PURPOSE: Although clinical criteria have been applied in the assessment of pediatric cervical spine trauma, no consensus has been established when imaging is required. With the increasing prevalence of computed tomography (CT) use in pediatric trauma and the concern for radiation in children, we sought to evaluate magnetic resonance imaging (MRI) and CT in detecting pediatric cervical spine injuries.

METHODS: We retrospectively queried a pediatric trauma database and identified pediatric patients who underwent both CT and MRI studies of the cervical spine and derived the statistical measures of each imaging modality to detect osseous and ligamentous/soft tissue injury.

RESULTS: Eighty-four patients were identified with a mean age of 9.0 ± 5.8 years (56% male). Sixteen patients were identified with injury, 12 with soft tissue abnormalities on MRI (nine edema and six ligamentous), and 6 with osseous abnormalities on CTs (six osseous fractures and one discogenic injury).
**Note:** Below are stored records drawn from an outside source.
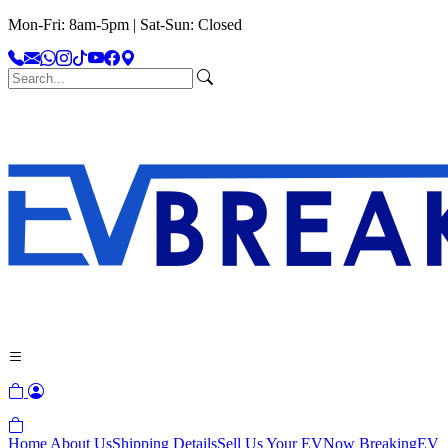
Mon-Fri: 8am-5pm | Sat-Sun: Closed
Home
About Us
Shipping Details
Sell Us Your EV
Now Breaking
EV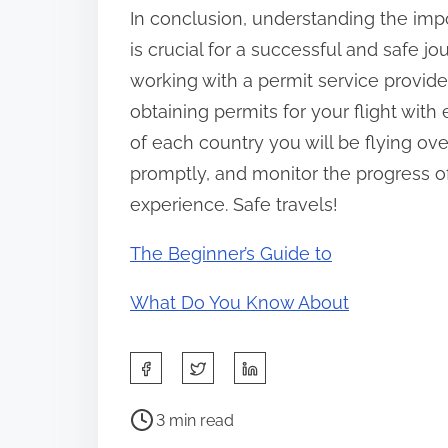
In conclusion, understanding the impor
is crucial for a successful and safe j
working with a permit service provide
obtaining permits for your flight wi
of each country you will be flying ov
promptly, and monitor the progress of
experience. Safe travels!
The Beginner’s Guide to
What Do You Know About
S
h
P
a
3 min read
o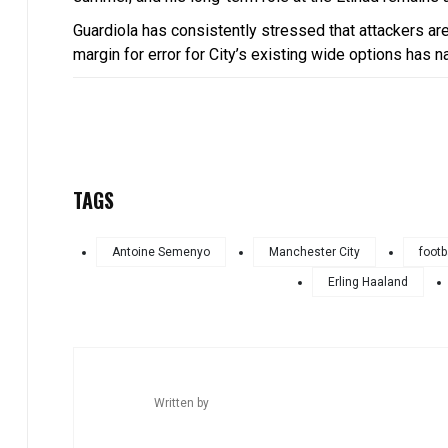
Guardiola has consistently stressed that attackers ar
margin for error for City’s existing wide options has n
TAGS
Antoine Semenyo
Manchester City
footb
Erling Haaland
Written by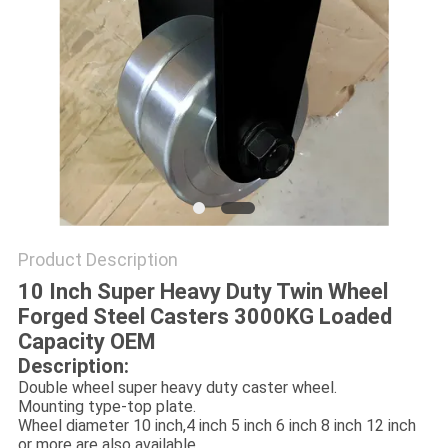
POLICY
Product Description
10 Inch Super Heavy Duty Twin Wheel
Forged Steel Casters 3000KG Loaded
Capacity OEM
Description:
Double wheel super heavy duty caster wheel.
Mounting type-top plate.
Wheel diameter 10 inch,4 inch 5 inch 6 inch 8 inch 12 inch
or more are also available.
Of the six patients who presented with CT-identified osseous injuries, MRI detected all six fractures as well as an additional compression fracture.

CONCLUSION: Using CT as the standard for osseous injury, MRI had a sensitivity of 100%, specificity of 97%, negative predictive value (NPV) of 75%, and positive predictive value (PPV) of 100%. Using MRI as the standard for soft tissue injury, CT had a sensitivity of 23%, specificity of 100%, NPV of 88%, and PPV of 100%. Further studies are required to investigate the use of MRI to detect osseous injuries.